-What will happen if I upload textures to the VRAM beyond the remaining space ?
Like uploading height 2048*2048BGRA8 textures on a 128MB GPU: what will happen on 7th/8th texture uploaded ? Will it “virtualize” memory, swapping VRAM and RAM when needed, like Windows virtualize RAM using HardDrive when needed ?
-Is there a way to know what space is still available in VRAM ?
-Is there a tool/database to know the capacities (functions, limitations) of GPUs ? I used to use GLInfo, but it has been discontinued.
Vista had hinted that capability exists, and most gpus probably have TurboCache-like interface. So, I did a test under OpenGL3.2 with GF8600GT and WinXP SP2: loaded 640MB texture data, and the pixels were all there - just that the framerate fell from 100 to 84 (10ms to 12ms) : PCIe was getting loaded.
So, yes - VRAM is getting virtualized at least on G80+ cards. Can’t test it on a Radeon HDxxxx right now.

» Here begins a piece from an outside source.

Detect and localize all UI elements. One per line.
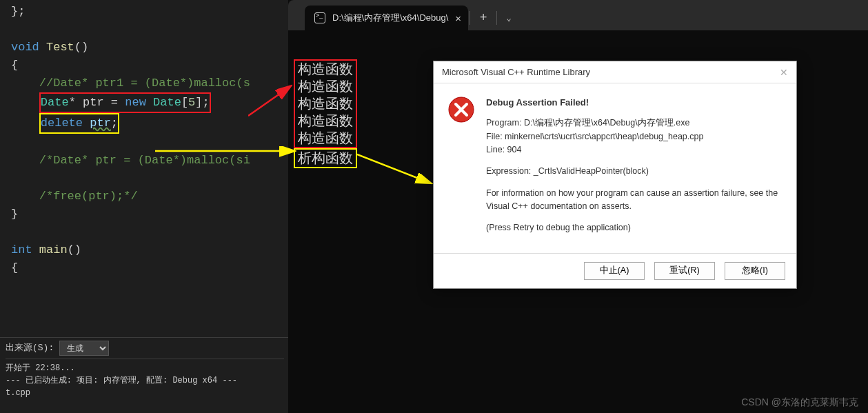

Pretty sure it does this since the AGP days. Slow like hell at that time, at least 10 times slower.
Ah, awesome ! So I don’t have to write a streaming engine (I’m not coding a game, so automatic swapping would be good enough).
How can I be sure all GPUs have this function ? Is the official name for it “TurboCache” ?
Did some more testing, as what V-Man replied on gamedev.net forums simply can’t run at 84-204 fps in the test-case I mentioned.
Removed MSAA from my benchmarking app, and the numbers are (you convert to the more-relevant milliseconds ):
Btw filtering is trilinear, each tex has mipmaps. Viewport is 1280x720
case 1: real level + a lot of cpu work done (computing a skinned mesh of 40k vertices, for research) :
Small textures: 209 fps (all textures are visible onscreen btw)
900MB textures: 109-190fps
900MB textures, including a z-pass to remove overdraw: 140-204fps .
case 2: real level only.
Small textures: 740-1310fps
900MB textures: 190-400-1200fps (depending on views: zoomed on complex scene/ regular-view/bird’s eye)
900MB textures with a z-pass : 300-450-1100fps
But in my case, my RAM and cpu are heavy-hitters: c2d E8500@3.8GHz, dual-channel DDR3@1.6GHz (clk 7).
If OpenGL was uploading/replacing whole textures on the gpu, it would have required over 1TB/s bandwidth from PCIe (whereas my PCIe 1.0 card can only give 4GB/s). Thus, definitely the gpu fetches individual texels (or blocks of texels) on its own via DMA
excellent, thanks for the numbers !